Editorial-El Correo
- El informe que apunta a una implicación de gendarmes marroquíes en la organización del éxodo hacia Ceuta desbarata el relato conciliador de Sánchez
El Gobierno afronta en Ceuta una crisis sin precedentes desde el punto de vista humanitario, diplomático y administrativo. Pero un mes después de la entrada masiva de más de 70.000 migrantes, resulta desalentador para la confianza en las instituciones del Estado que se mantenga enredado en la improvisación y la falta de transparencia. Que eluda su responsabilidad en la debida vigilancia fronteriza o exonere de ella a las autoridades marroquíes sin ofrecer garantías de una neutralidad dudosa. No es que sus explicaciones sobre el origen de la crisis sigan siendo claramente insuficientes o vayan a remolque de las revelaciones de informes policiales y testimonios creíbles como el de su ministra de Defensa, apoyada en el CNI. Es que aún ni siquiera hay en el Ejecutivo de Pedro Sánchez una evaluación compartida sobre los graves acontecimientos vividos los pasados 30 y 31 de julio en la frontera con Marruecos.
La posibilidad cierta de que gendarmes marroquíes facilitaran el flujo migratorio hacia territorio español, una versión salida de la dirección general de la Policía que el ministro Grande-Marlaska dijo desconocer hasta ayer, obliga al gabinete de Sánchez a aclarar de una vez dos aspectos que comprometen su diligencia: por qué fracasó el control fronterizo con un país vecino de escasa fiabilidad y cuál es el alcance de una eventual implicación del régimen de Mohamed VI en lo que Sánchez definió como «violación de la integridad territorial» de España.

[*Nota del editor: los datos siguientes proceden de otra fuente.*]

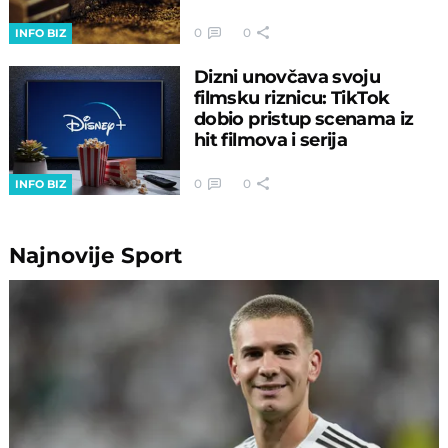
0
0
INFO BIZ
Dizni unovčava svoju
filmsku riznicu: TikTok
dobio pristup scenama iz
hit filmova i serija
0
0
INFO BIZ
Najnovije
Sport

No es tiempo de relatos interesados -hasta la fecha, el presidente ha puesto más el foco en la posible intervención de Rusia o de mafias que en el Gobierno marroquí-. Es la hora de «conocer la verdad», como pide el presidente ceutí, Juan Jesús Vivas.

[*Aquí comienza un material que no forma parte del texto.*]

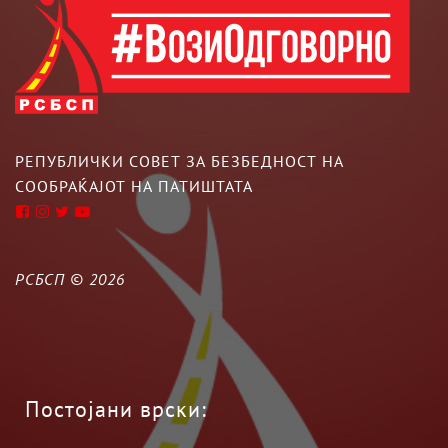
РЕПУБЛИЧКИ СОВЕТ ЗА БЕЗБЕДНОСТ НА
СООБРАЌАЈОТ НА ПАТИШТАТА
РСБСП ©
2026
Постојани врски:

El informe del Centro Nacional de Inmigración y Fronteras, que atribuye a las Fuerzas de Seguridad marroquíes la organización del éxodo, ha dejado en evidencia al Gobierno español, especialmente al ministro del Interior. Pero también cuestiona el liderazgo de Sánchez en una crisis que hubiera exigido de él una mayor implicación y el encargo de una investigación rigurosa sobre cómo la frontera pudo convertirse en un coladero. Si se confirman las revelaciones, en manos de la jueza de la Audiencia Nacional que instruye la entrada masiva, el Ejecutivo estará obligado a depurar responsabilidades y a dar un paso al que se resiste: incrementar la presión diplomática sobre Marruecos. De momento, ha desbaratado el relato conciliador con el que Sánchez comparece hoy en el Congreso.